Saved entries
>>>
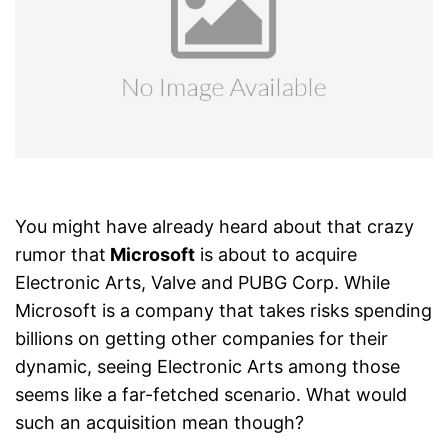
You might have already heard about that crazy
rumor that
Microsoft
is about to acquire
Electronic Arts, Valve and PUBG Corp. While
Microsoft is a company that takes risks spending
billions on getting other companies for their
dynamic, seeing Electronic Arts among those
seems like a far-fetched scenario. What would
such an acquisition mean though?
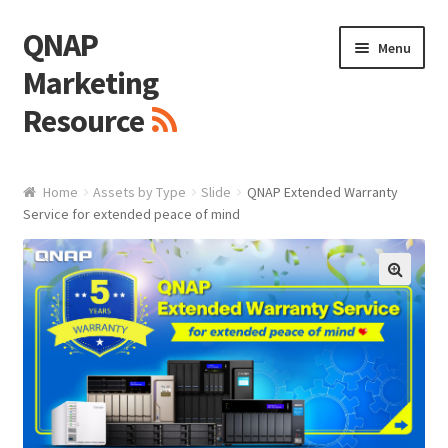
QNAP
Skip
Skip
Menu
to
to
Marketing
navigation
content
Resource
Brand / Resources
Home
Assets by Type
Slide
QNAP Extended Warranty
Service for extended peace of mind
Logo
White Paper / Guide
🔍
Presentation Slide
Presentation Templates
QNAP Video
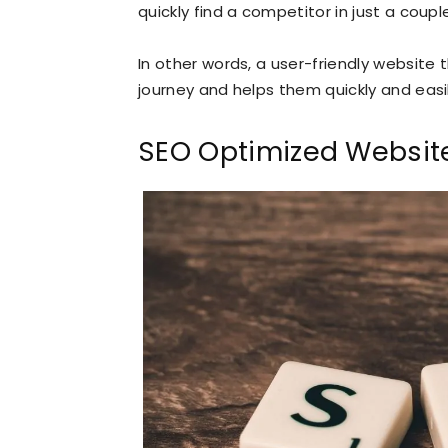
quickly find a competitor in just a coupl
In other words, a user-friendly website 
journey and helps them quickly and easil
SEO Optimized Websit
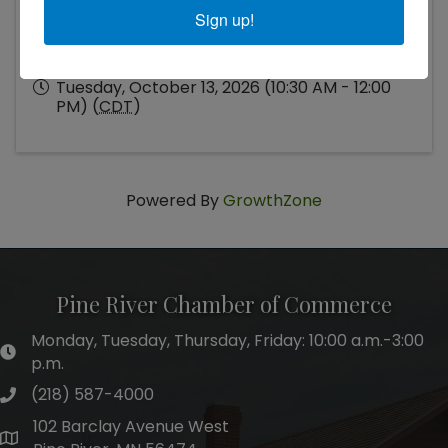
Sign up!
Tuesday, October 13, 2026 (10:30 AM - 12:00
PM) (
CDT
)
Powered By
GrowthZone
Pine River Chamber of Commerce
Monday, Tuesday, Thursday, Friday: 10:00 a.m.-3:00
hours of operation
p.m.
(218) 587-4000
phone number
102 Barclay Avenue West
map and address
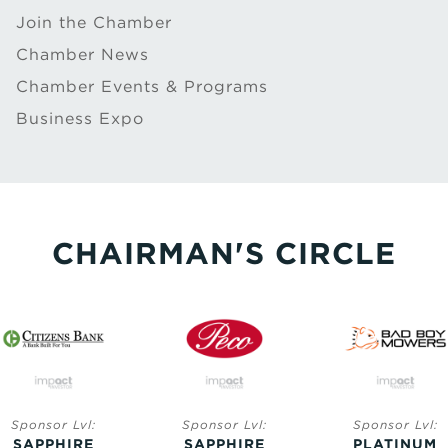
Join the Chamber
Chamber News
Chamber Events & Programs
Business Expo
CHAIRMAN'S CIRCLE
Sponsor Lvl:
Sponsor Lvl:
Sponsor Lvl:
SAPPHIRE
SAPPHIRE
PLATINUM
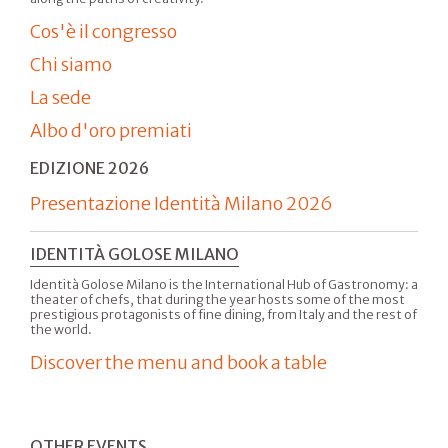
Cos'è il congresso
Chi siamo
La sede
Albo d'oro premiati
EDIZIONE 2026
Presentazione Identità Milano 2026
IDENTITÀ GOLOSE MILANO
Identità Golose Milano is the International Hub of Gastronomy: a
theater of chefs, that during the year hosts some of the most
prestigious protagonists of fine dining, from Italy and the rest of
the world.
Discover the menu and book a table
OTHER EVENTS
<<<
● Exercise directions
When the records above are checked line by line, how many lines contain the word "Electronic"? Please give only that number.

● Response for this exercise
2